# ABOUT THIS EXERCISE
Below are records with pictures in them; print them exactly, omitting the pictures.

# DATASET EXCERPTS
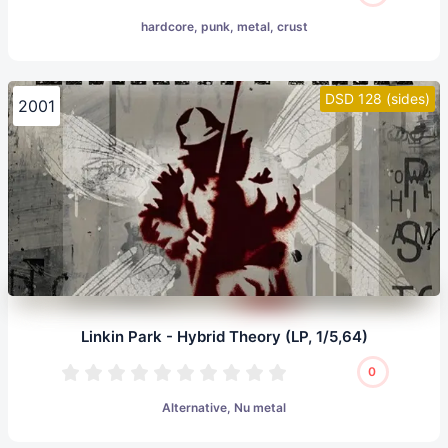
hardcore, punk, metal, crust
DSD 128 (sides)
2001
Linkin Park - Hybrid Theory (LP, 1/5,64)
0
Alternative, Nu metal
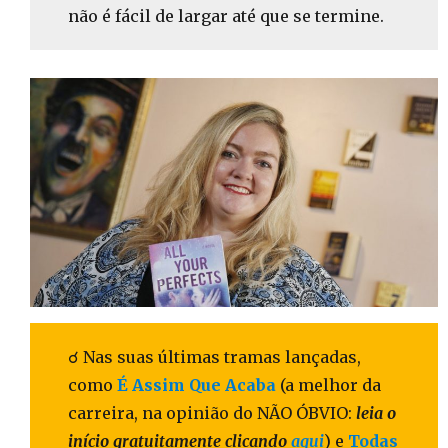
não é fácil de largar até que se termine.
☌ Nas suas últimas tramas lançadas,
como
É Assim Que Acaba
(a melhor da
carreira, na opinião do NÃO ÓBVIO:
leia o
início gratuitamente clicando
aqui
) e
Todas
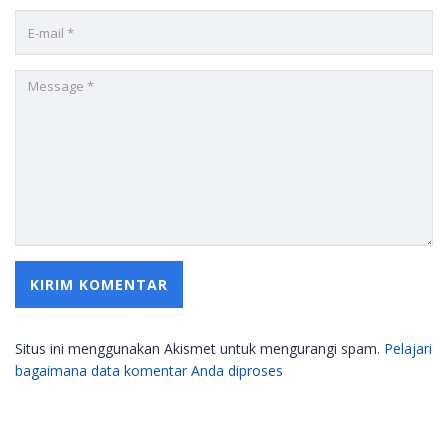
Situs ini menggunakan Akismet untuk mengurangi spam.
Pelajari
bagaimana data komentar Anda diproses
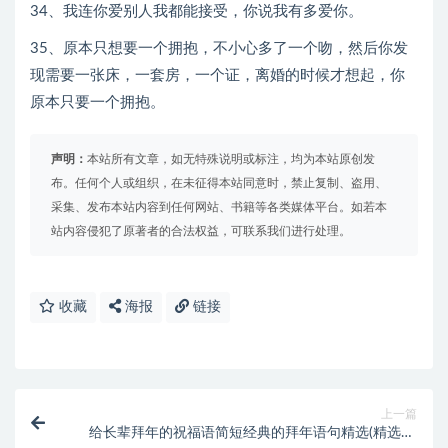
34、我连你爱别人我都能接受，你说我有多爱你。
35、原本只想要一个拥抱，不小心多了一个吻，然后你发
现需要一张床，一套房，一个证，离婚的时候才想起，你
原本只要一个拥抱。
声明：
本站所有文章，如无特殊说明或标注，均为本站原创发
布。任何个人或组织，在未征得本站同意时，禁止复制、盗用、
采集、发布本站内容到任何网站、书籍等各类媒体平台。如若本
站内容侵犯了原著者的合法权益，可联系我们进行处理。
收藏
海报
链接
上一篇
给长辈拜年的祝福语简短经典的拜年语句精选(精选60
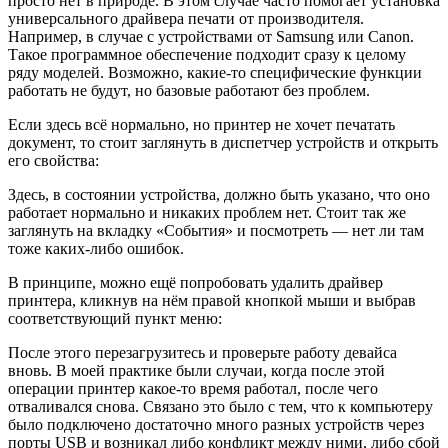
просто нет в природе. В этом случае часто помогает установка
универсального драйвера печати от производителя.
Например, в случае с устройствами от Samsung или Canon.
Такое программное обеспечение подходит сразу к целому
ряду моделей. Возможно, какие-то специфические функции
работать не будут, но базовые работают без проблем.
Если здесь всё нормально, но принтер не хочет печатать
документ, то стоит заглянуть в диспетчер устройств и открыть
его свойства:
Здесь, в состоянии устройства, должно быть указано, что оно
работает нормально и никаких проблем нет. Стоит так же
заглянуть на вкладку «События» и посмотреть — нет ли там
тоже каких-либо ошибок.
В принципе, можно ещё попробовать удалить драйвер
принтера, кликнув на нём правой кнопкой мыши и выбрав
соответствующий пункт меню:
После этого перезагрузитесь и проверьте работу девайса
вновь. В моей практике были случаи, когда после этой
операции принтер какое-то время работал, после чего
отваливался снова. Связано это было с тем, что к компьютеру
было подключено достаточно много разных устройств через
порты USB и возникал либо конфликт между ними, либо сбой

# EXERCISE SOLUTION
hardcore, punk, metal, crust
DSD 128 (sides)
2001
Linkin Park - Hybrid Theory (LP, 1/5,64)
0
Alternative, Nu metal
não é fácil de largar até que se termine.
☌ Nas suas últimas tramas lançadas,
como
É Assim Que Acaba
(a melhor da
carreira, na opinião do NÃO ÓBVIO:
leia o
início gratuitamente clicando
aqui
) e
Todas
Situs ini menggunakan Akismet untuk mengurangi spam.
Pelajari
bagaimana data komentar Anda diproses
34、我连你爱别人我都能接受，你说我有多爱你。
35、原本只想要一个拥抱，不小心多了一个吻，然后你发
现需要一张床，一套房，一个证，离婚的时候才想起，你
原本只要一个拥抱。
声明：
本站所有文章，如无特殊说明或标注，均为本站原创发
布。任何个人或组织，在未征得本站同意时，禁止复制、盗用、
采集、发布本站内容到任何网站、书籍等各类媒体平台。如若本
站内容侵犯了原著者的合法权益，可联系我们进行处理。
收藏
海报
链接
上一篇
给长辈拜年的祝福语简短经典的拜年语句精选(精选60
просто нет в природе. В этом случае часто помогает установка
универсального драйвера печати от производителя.
Например, в случае с устройствами от Samsung или Canon.
Такое программное обеспечение подходит сразу к целому
ряду моделей. Возможно, какие-то специфические функции
работать не будут, но базовые работают без проблем.
Если здесь всё нормально, но принтер не хочет печатать
документ, то стоит заглянуть в диспетчер устройств и открыть
его свойства:
Здесь, в состоянии устройства, должно быть указано, что оно
работает нормально и никаких проблем нет. Стоит так же
заглянуть на вкладку «События» и посмотреть — нет ли там
тоже каких-либо ошибок.
В принципе, можно ещё попробовать удалить драйвер
принтера, кликнув на нём правой кнопкой мыши и выбрав
соответствующий пункт меню:
После этого перезагрузитесь и проверьте работу девайса
вновь. В моей практике были случаи, когда после этой
операции принтер какое-то время работал, после чего
отваливался снова. Связано это было с тем, что к компьютеру
было подключено достаточно много разных устройств через
порты USB и возникал либо конфликт между ними, либо сбой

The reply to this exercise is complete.